**Work task:**
Every record below is to be retyped exactly, with any pictures left out.

----- Data records

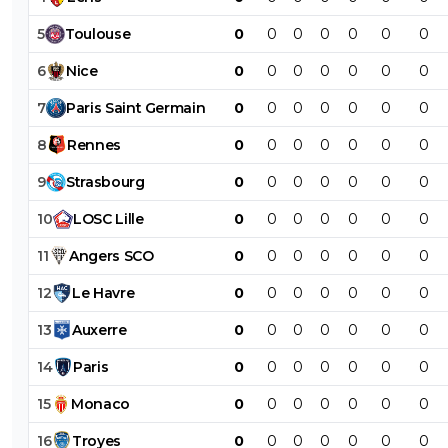
5
Toulouse
0
0
0
0
0
0
0
6
Nice
0
0
0
0
0
0
0
7
Paris
Saint
Germain
0
0
0
0
0
0
0
8
Rennes
0
0
0
0
0
0
0
9
Strasbourg
0
0
0
0
0
0
0
10
LOSC
Lille
0
0
0
0
0
0
0
11
Angers
SCO
0
0
0
0
0
0
0
12
Le
Havre
0
0
0
0
0
0
0
13
Auxerre
0
0
0
0
0
0
0
14
Paris
0
0
0
0
0
0
0
15
Monaco
0
0
0
0
0
0
0
16
Troyes
0
0
0
0
0
0
0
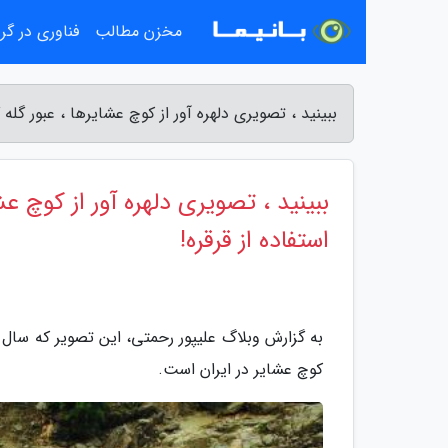
مخزن مطالب
فناوری در گ
ببینید ، تصویری دلهره آور از کوچ عشایرها ، عبور گله 
ببینید ، تصویری دلهره آور از کوچ عش
استفاده از قرقره!
کوچ عشایر در ایران است.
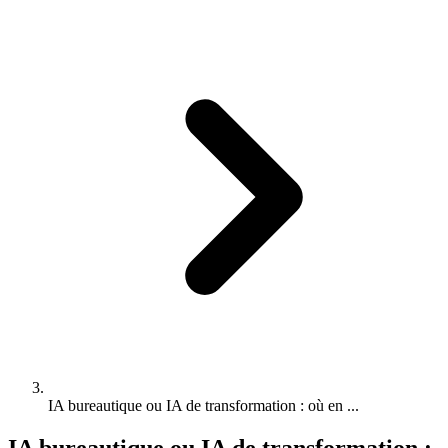
IA bureautique ou IA de transformation : où en ...
IA bureautique ou IA de transformation :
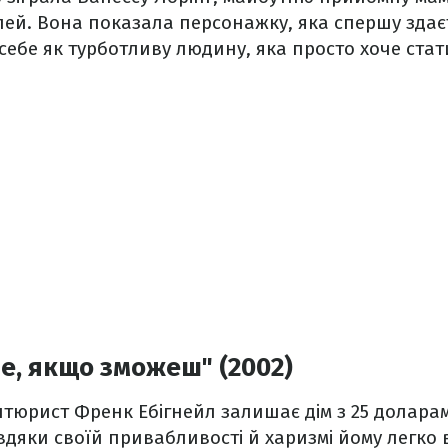
лей. Вона показала персонажку, яка спершу здає
 себе як турботливу людину, яка просто хоче ста
е, якщо зможеш" (2002)
юрист Френк Ебігнейл залишає дім з 25 доларам
вдяки своїй привабливості й харизмі йому легко 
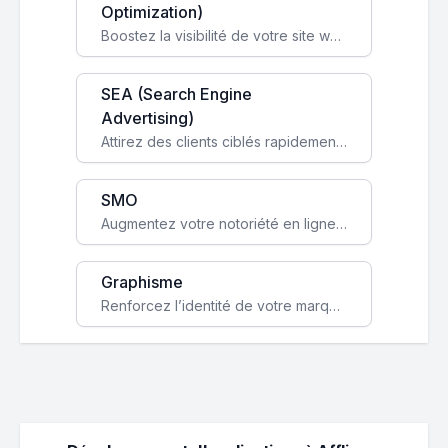
Optimization)
Boostez la visibilité de votre site web sur Google et attirez du trafic qualifié grâce à nos stratégies SEO.
SEA (Search Engine
Advertising)
Attirez des clients ciblés rapidement avec des campagnes publicitaires payantes optimisées pour vos objectifs.
SMO
Augmentez votre notoriété en ligne et stimulez la croissance de votre entreprise grâce à une stratégie sociale sur mesure.
Graphisme
Renforcez l’identité de votre marque avec un design unique qui capte l’attention et engage vos clients.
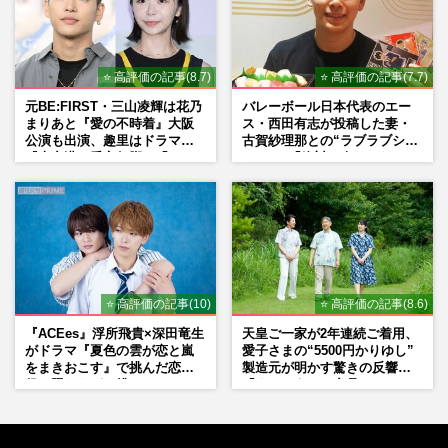
⭐ 高評価の記事(8.7)
⭐ 高評価の記事(7.7)
元BE:FIRST・三山凌輝は花乃
バレーボール日本代表のエー
まりあと『愛の不時着』大阪
ス・西田有志が投稿した妻・
公演も出演、趣里はドラマ
古賀紗理那との“ラブラブショ
『大空港』番宣行脚に「メン
ット”に「絶対に今じゃない」
タル強すぎ」の実情
「空気読んで」ネット上で批
判殺到の理由
⭐ 高評価の記事(10)
⭐ 高評価の記事(8.6)
『ACEes』浮所飛貴×深田竜生
天皇ご一家が2年連続ご着用、
がドラマ『夏色の雲が恋と嵐
愛子さまの“5500円かりゆし”
をまきおこす』で挑んだ恋人
製造元が明かす驚きの反響
役、照れながら挑んだキュン
「まさかうちの商品とは…」
シーン秘話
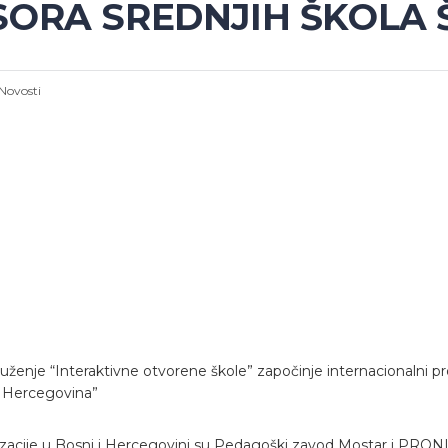
ORA SREDNJIH ŠKOLA Š
Novosti
enje “Interaktivne otvorene škole” započinje internacionalni pro
i Hercegovina”
acije u Bosni i Hercegovini su Pedagoški zavod Mostar i PRONI – 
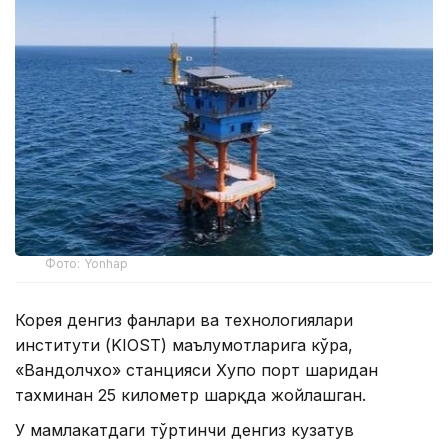
Фото: Yonhap
Корея денгиз фанлари ва технологиялари
институти (KIOST) маълумотларига кўра,
«Вандолчхо» станцияси Хупо порт шаҳридан
тахминан 25 километр шарқда жойлашган.
У мамлакатдаги тўртинчи денгиз кузатув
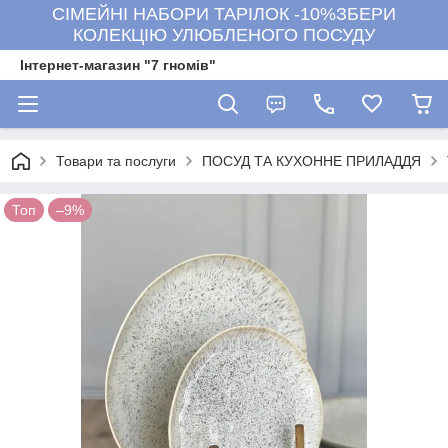
СІМЕЙНІ НАБОРИ ТАРІЛОК -10%ЗБЕРИ
КОЛЕКЦІЮ УЛЮБЛЕНОГО ПОСУДУ
Інтернет-магазин "7 гномів"
Товари та послуги
ПОСУД ТА КУХОННЕ ПРИЛАДДЯ
Топ
–9%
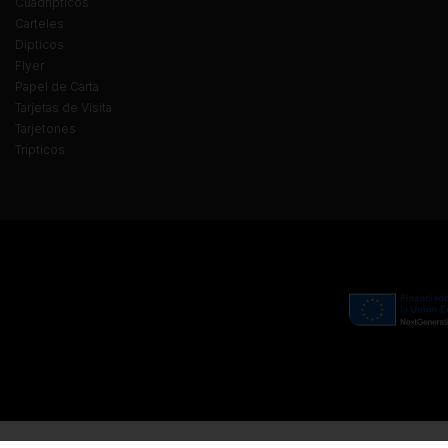
Cuadrípticos
Carteles
Dípticos
Flyer
Papel de Carta
Tarjetas de Visita
Tarjetones
Trípticos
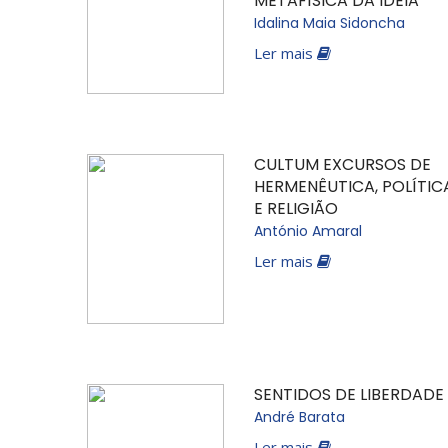
METAFÍSICA DA IDEIA
Idalina Maia Sidoncha
Ler mais
CULTUM EXCURSOS DE
HERMENÊUTICA, POLÍTIC
E RELIGIÃO
António Amaral
Ler mais
SENTIDOS DE LIBERDADE
André Barata
Ler mais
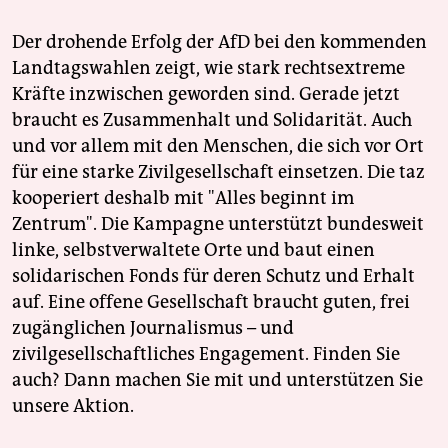
Der drohende Erfolg der AfD bei den kommenden
Landtagswahlen zeigt, wie stark rechtsextreme
Kräfte inzwischen geworden sind. Gerade jetzt
braucht es Zusammenhalt und Solidarität. Auch
und vor allem mit den Menschen, die sich vor Ort
für eine starke Zivilgesellschaft einsetzen. Die taz
kooperiert deshalb mit "Alles beginnt im
Zentrum". Die Kampagne unterstützt bundesweit
linke, selbstverwaltete Orte und baut einen
solidarischen Fonds für deren Schutz und Erhalt
auf. Eine offene Gesellschaft braucht guten, frei
zugänglichen Journalismus – und
zivilgesellschaftliches Engagement. Finden Sie
auch? Dann machen Sie mit und unterstützen Sie
unsere Aktion.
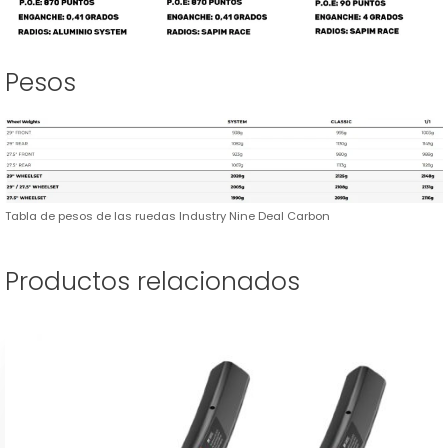
Pesos
Tabla de pesos de las ruedas Industry Nine Deal Carbon
Productos relacionados
Este
producto
tiene
múltiples
variantes.
Las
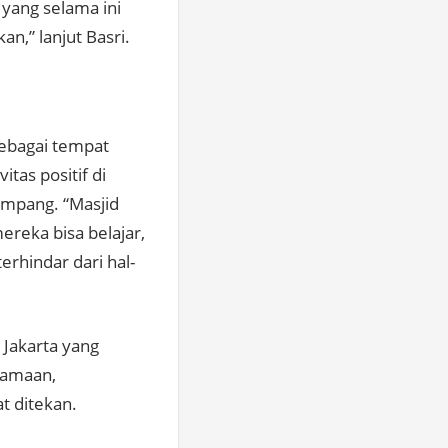
 yang selama ini
n,” lanjut Basri.
sebagai tempat
tas positif di
impang. “Masjid
reka bisa belajar,
rhindar dari hal-
 Jakarta yang
gamaan,
t ditekan.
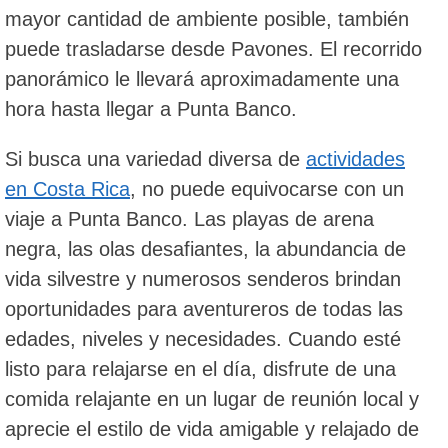
mayor cantidad de ambiente posible, también
puede trasladarse desde Pavones. El recorrido
panorámico le llevará aproximadamente una
hora hasta llegar a Punta Banco.
Si busca una variedad diversa de
actividades
en Costa Rica
, no puede equivocarse con un
viaje a Punta Banco. Las playas de arena
negra, las olas desafiantes, la abundancia de
vida silvestre y numerosos senderos brindan
oportunidades para aventureros de todas las
edades, niveles y necesidades. Cuando esté
listo para relajarse en el día, disfrute de una
comida relajante en un lugar de reunión local y
aprecie el estilo de vida amigable y relajado de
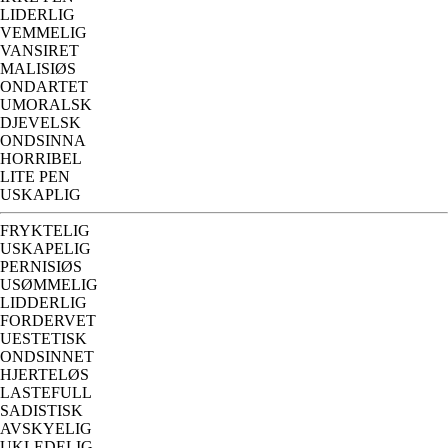
LIDERLIG
VEMMELIG
VANSIRET
MALISIØS
ONDARTET
UMORALSK
DJEVELSK
ONDSINNA
HORRIBEL
LITE PEN
USKAPLIG
FRYKTELIG
USKAPELIG
PERNISIØS
USØMMELIG
LIDDERLIG
FORDERVET
UESTETISK
ONDSINNET
HJERTELØS
LASTEFULL
SADISTISK
AVSKYELIG
UKLEDELIG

----------

**Output for this task:**
5
Toulouse
0
0
0
0
0
0
0
6
Nice
0
0
0
0
0
0
0
7
Paris
Saint
Germain
0
0
0
0
0
0
0
8
Rennes
0
0
0
0
0
0
0
9
Strasbourg
0
0
0
0
0
0
0
10
LOSC
Lille
0
0
0
0
0
0
0
11
Angers
SCO
0
0
0
0
0
0
0
12
Le
Havre
0
0
0
0
0
0
0
13
Auxerre
0
0
0
0
0
0
0
14
Paris
0
0
0
0
0
0
0
15
Monaco
0
0
0
0
0
0
0
16
Troyes
0
0
0
0
0
0
0
مخزن مطالب
فناوری در گ
ببینید ، تصویری دلهره آور از کوچ عشایرها ، عبور گله 
ببینید ، تصویری دلهره آور از کوچ عش
استفاده از قرقره!
کوچ عشایر در ایران است.
IA bureautique ou IA de transformation : où en ...
IA bureautique ou IA de transformation :
лей. Вона показала персонажку, яка спершу здає
 себе як турботливу людину, яка просто хоче ста
е, якщо зможеш" (2002)
юрист Френк Ебігнейл залишає дім з 25 доларам
вдяки своїй привабливості й харизмі йому легко 
Optimization)
Boostez la visibilité de votre site web sur Google et attirez du trafic qualifié grâce à nos stratégies SEO.
SEA (Search Engine
Advertising)
Attirez des clients ciblés rapidement avec des campagnes publicitaires payantes optimisées pour vos objectifs.
SMO
Augmentez votre notoriété en ligne et stimulez la croissance de votre entreprise grâce à une stratégie sociale sur mesure.
Graphisme
Renforcez l’identité de votre marque avec un design unique qui capte l’attention et engage vos clients.
⭐ 高評価の記事(8.7)
⭐ 高評価の記事(7.7)
元BE:FIRST・三山凌輝は花乃
バレーボール日本代表のエー
まりあと『愛の不時着』大阪
ス・西田有志が投稿した妻・
公演も出演、趣里はドラマ
古賀紗理那との“ラブラブショ
『大空港』番宣行脚に「メン
ット”に「絶対に今じゃない」
タル強すぎ」の実情
「空気読んで」ネット上で批
判殺到の理由
⭐ 高評価の記事(10)
⭐ 高評価の記事(8.6)
『ACEes』浮所飛貴×深田竜生
天皇ご一家が2年連続ご着用、
がドラマ『夏色の雲が恋と嵐
愛子さまの“5500円かりゆし”
をまきおこす』で挑んだ恋人
製造元が明かす驚きの反響
役、照れながら挑んだキュン
「まさかうちの商品とは…」
シーン秘話
ORA SREDNJIH ŠKOLA Š
Novosti
enje “Interaktivne otvorene škole” započinje internacionalni pro
i Hercegovina”
acije u Bosni i Hercegovini su Pedagoški zavod Mostar i PRONI – 
Фото: Yonhap
Корея денгиз фанлари ва технологиялари
институти (KIOST) маълумотларига кўра,
«Вандолчхо» станцияси Хупо порт шаҳридан
тахминан 25 километр шарқда жойлашган.
У мамлакатдаги тўртинчи денгиз кузатув
СІМЕЙНІ НАБОРИ ТАРІЛОК -10%ЗБЕРИ
КОЛЕКЦІЮ УЛЮБЛЕНОГО ПОСУДУ
Інтернет-магазин "7 гномів"
Товари та послуги
ПОСУД ТА КУХОННЕ ПРИЛАДДЯ
Топ
–9%
Cuadrípticos
Carteles
Dípticos
Flyer
Papel de Carta
Tarjetas de Visita
Tarjetones
Trípticos
METAFÍSICA DA IDEIA
Idalina Maia Sidoncha
Ler mais
CULTUM EXCURSOS DE
HERMENÊUTICA, POLÍTIC
E RELIGIÃO
António Amaral
Ler mais
SENTIDOS DE LIBERDADE
André Barata
Ler mais
Der drohende Erfolg der AfD bei den kommenden
Landtagswahlen zeigt, wie stark rechtsextreme
Kräfte inzwischen geworden sind. Gerade jetzt
braucht es Zusammenhalt und Solidarität. Auch
und vor allem mit den Menschen, die sich vor Ort
für eine starke Zivilgesellschaft einsetzen. Die taz
kooperiert deshalb mit "Alles beginnt im
Zentrum". Die Kampagne unterstützt bundesweit
linke, selbstverwaltete Orte und baut einen
solidarischen Fonds für deren Schutz und Erhalt
auf. Eine offene Gesellschaft braucht guten, frei
zugänglichen Journalismus – und
zivilgesellschaftliches Engagement. Finden Sie
auch? Dann machen Sie mit und unterstützen Sie
unsere Aktion.
Pesos
Tabla de pesos de las ruedas Industry Nine Deal Carbon
Productos relacionados
Este
producto
tiene
múltiples
variantes.
Las
 yang selama ini
n,” lanjut Basri.
sebagai tempat
tas positif di
impang. “Masjid
reka bisa belajar,
rhindar dari hal-
 Jakarta yang
gamaan,
t ditekan.
mayor cantidad de ambiente posible, también
puede trasladarse desde Pavones. El recorrido
panorámico le llevará aproximadamente una
hora hasta llegar a Punta Banco.
Si busca una variedad diversa de
actividades
en Costa Rica
, no puede equivocarse con un
viaje a Punta Banco. Las playas de arena
negra, las olas desafiantes, la abundancia de
vida silvestre y numerosos senderos brindan
oportunidades para aventureros de todas las
edades, niveles y necesidades. Cuando esté
listo para relajarse en el día, disfrute de una
comida relajante en un lugar de reunión local y
aprecie el estilo de vida amigable y relajado de
LIDERLIG
VEMMELIG
VANSIRET
MALISIØS
ONDARTET
UMORALSK
DJEVELSK
ONDSINNA
HORRIBEL
LITE PEN
USKAPLIG
FRYKTELIG
USKAPELIG
PERNISIØS
USØMMELIG
LIDDERLIG
FORDERVET
UESTETISK
ONDSINNET
HJERTELØS
LASTEFULL
SADISTISK
AVSKYELIG
UKLEDELIG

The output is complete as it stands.